Creative Commons Licence Vladimir Cagnolari

Dans la capitale du Burkina Faso, Ouagadougou, le Ouagalab est un repaire de jeunes inventeurs qui misent sur les technologies informatiques pour trouver par eux-mêmes des solutions aux problèmes de leurs concitoyens. L’association mise aussi sur l’éducation des plus jeunes, en leur permettant de s’approprier dès l’enfance la technologie, au service du développement personnel et collectif.

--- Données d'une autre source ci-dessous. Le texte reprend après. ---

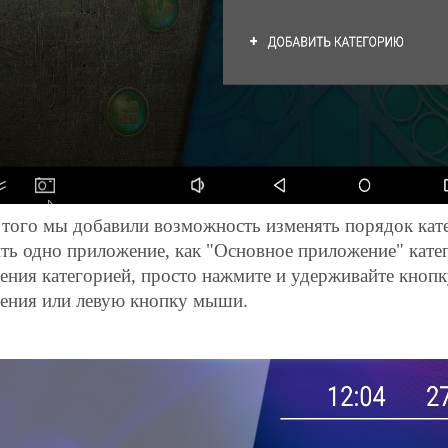
того мы добавили возможность изменять порядок кате
ть одно приложение, как "Основное приложение" кате
ения категорией, просто нажмите и удерживайте кнопк
ения или левую кнопку мыши.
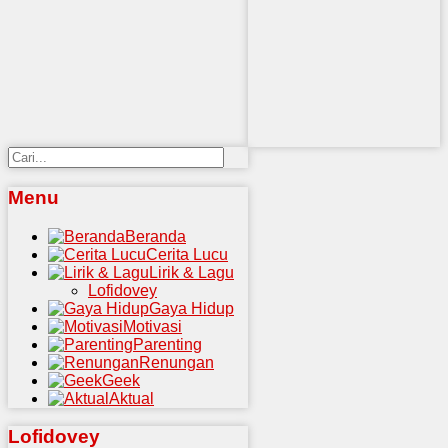
Menu
Beranda
Cerita Lucu
Lirik & Lagu
Lofidovey
Gaya Hidup
Motivasi
Parenting
Renungan
Geek
Aktual
Lofidovey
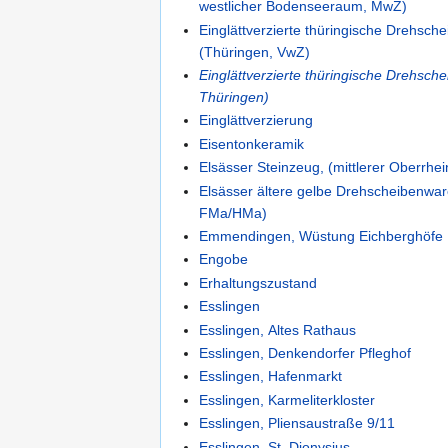
westlicher Bodenseeraum, MwZ)
Einglättverzierte thüringische Drehsch
(Thüringen, VwZ)
Einglättverzierte thüringische Drehsc
Thüringen)
Einglättverzierung
Eisentonkeramik
Elsässer Steinzeug, (mittlerer Oberrhe
Elsässer ältere gelbe Drehscheibenwar
FMa/HMa)
Emmendingen, Wüstung Eichberghöfe
Engobe
Erhaltungszustand
Esslingen
Esslingen, Altes Rathaus
Esslingen, Denkendorfer Pfleghof
Esslingen, Hafenmarkt
Esslingen, Karmeliterkloster
Esslingen, Pliensaustraße 9/11
Esslingen, St. Dionysius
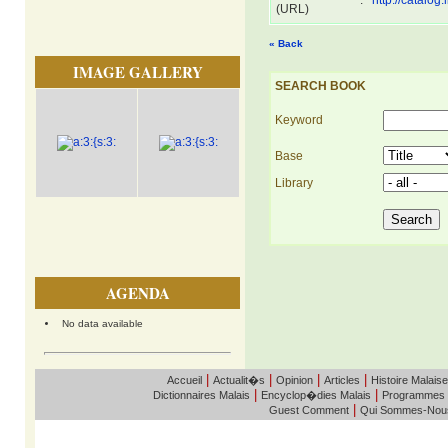
:
http://catalog.
(URL)
« Back
IMAGE GALLERY
SEARCH BOOK
Keyword
Base
Library
AGENDA
No data available
|
|
|
|
Accueil
Actualit�s
Opinion
Articles
Histoire Malaise
|
|
Dictionnaires Malais
Encyclop�dies Malais
Programmes
|
Guest Comment
Qui Sommes-Nou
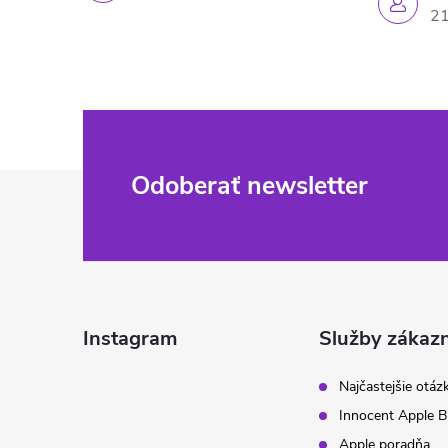
21
Z
Odoberať newsletter
á
p
ä
Instagram
Služby zákaz
t
Najčastejšie otáz
Innocent Apple B
i
Apple poradňa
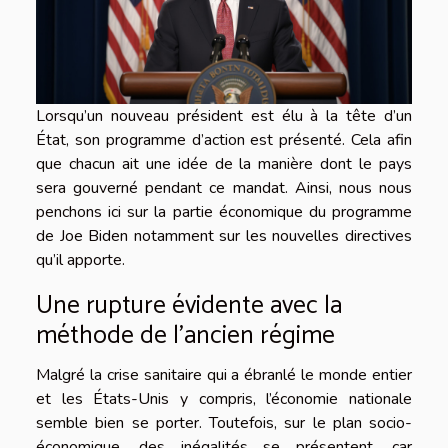
Lorsqu’un nouveau président est élu à la tête d’un
État, son programme d’action est présenté. Cela afin
que chacun ait une idée de la manière dont le pays
sera gouverné pendant ce mandat. Ainsi, nous nous
penchons ici sur la partie économique du programme
de Joe Biden notamment sur les nouvelles directives
qu’il apporte.
Une rupture évidente avec la
méthode de l’ancien régime
Malgré la crise sanitaire qui a ébranlé le monde entier
et les États-Unis y compris, l’économie nationale
semble bien se porter. Toutefois, sur le plan socio-
économique, des inégalités se présentent, car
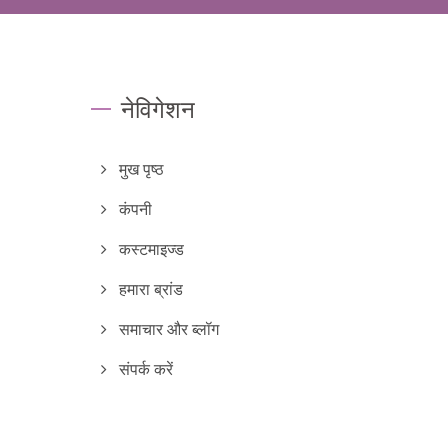
नेविगेशन
मुख पृष्ठ
कंपनी
कस्टमाइज्ड
हमारा ब्रांड
समाचार और ब्लॉग
संपर्क करें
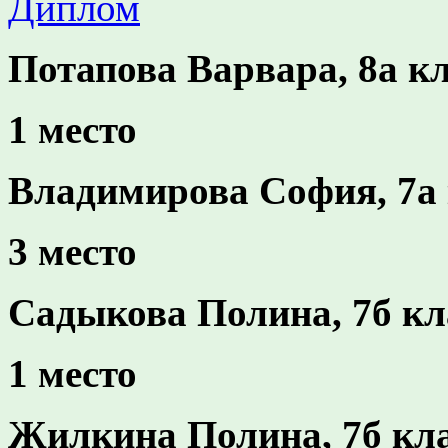
Диплом
Потапова Варвара, 8а к
1 место
Владимирова София, 7а 
3 место
Садыкова Полина, 7б кл
1 место
Жилкина Полина, 7б кл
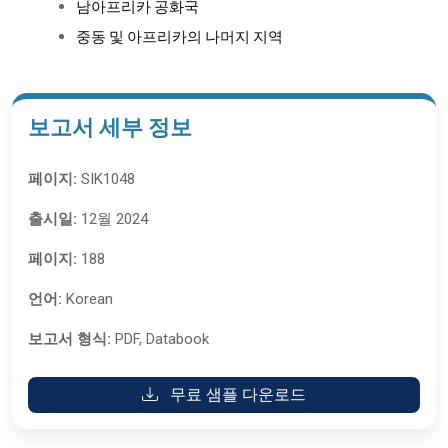
남아프리카 공화국
중동 및 아프리카의 나머지 지역
보고서 세부 정보
페이지:
SIK1048
출시일:
12월 2024
페이지:
188
언어:
Korean
보고서 형식:
PDF, Databook
무료 샘플 다운로드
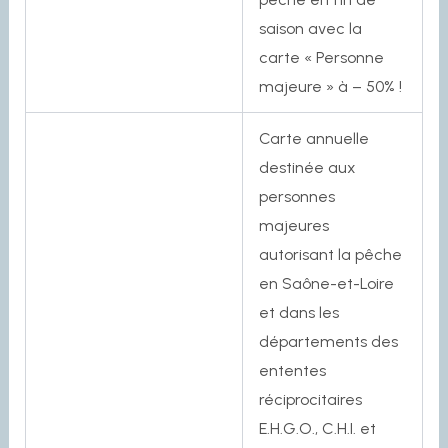
saison avec la
carte « Personne
majeure » à – 50% !
Carte annuelle
destinée aux
personnes
majeures
autorisant la pêche
en Saône-et-Loire
et dans les
départements des
ententes
réciprocitaires
E.H.G.O., C.H.I. et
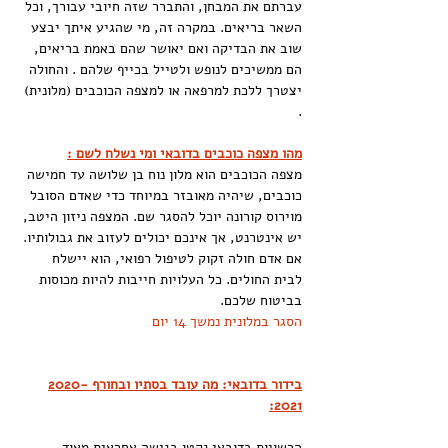
עברתם את המבחן, והתברר שזה חיובי עבורך, וכל 
השאר בריאים. במקרה זה, מי שהגיע איתך יבצע 
שוב את הבדיקה ואם יאושר שהם באמת בריאים,  
הם ממשיכים לנופש ולטייל בכייף שלהם . והחולה  
יצטרך ללכת למרפאה או למצפה הכוכבים (מלונית) 
.
מהו מצפה כוכבים בדובאי ומי נשלח לשם :
מצפה הכוכבים הוא מלון נוח בן שלושה עד חמישה 
כוכבים, שיהיה מאובזר במיוחד כדי שאדם הסובל 
מוירוס קורונה יוכל להסגר שם. המצפה ניזון היטב, 
יש אינטרנט, אך אינכם יכולים לעזוב את גבולותיו.
אם אדם חולה זקוק לטיפול רפואי, הוא יישלח 
לבית החולים. כל העלויות חייבות להיות מכוסות 
בביטוח שלכם.
הסגר במלונית נמשך 14 יום
בידור בדובאי: מה עובד בסתיו ובחורף 2020-
2021:
הרשויות בדובאי נקטו בגישה אחראית מאוד 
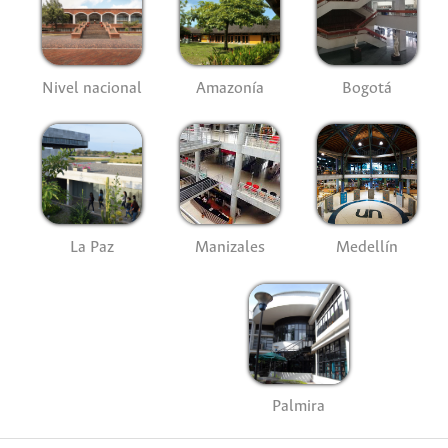
Nivel nacional
Amazonía
Bogotá
La Paz
Manizales
Medellín
Palmira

Quelques engins insolites, posés à même la terre battue, évoquent une exposition d’art contemporain. Non, nous ne sommes pas au palais de Tokyo, mais bien au cœur de Kalgodin, un quartier de Ouagadougou, la capitale du Burkina Faso. C’est là, dans une cour ceinturée de parpaings abritant une maison de terre crue et un hangar sommaire, que s’entassent ces prototypes. Aussi bizarres qu’ils paraissent, tous sont prêts à l’usage, prompts à faciliter le quotidien des populations. Comme ce système de séchage des grains, qui protège les récoltes de la poussière et des animaux, et contrôle leur hygrométrie. Il a été développé spécialement pour les besoins des agriculteurs locaux, qui depuis toujours font sécher leur production en plein air, sur une bâche, sans cesse menacée par les poules ou les chèvres gourmandes, ou encore les intempéries, causant des pertes parfois considérables. Quant à cette éolienne fabriquée avec le moyeu avant d’une moto, elle s’avère capable de produire juste assez de courant pour faire briller une lampe dans une case de brousse. C’est peut-être un détail pour beaucoup, mais ici cela apporte l’essentiel dans un continent que l’on sait encore trop souvent plongé dans la nuit.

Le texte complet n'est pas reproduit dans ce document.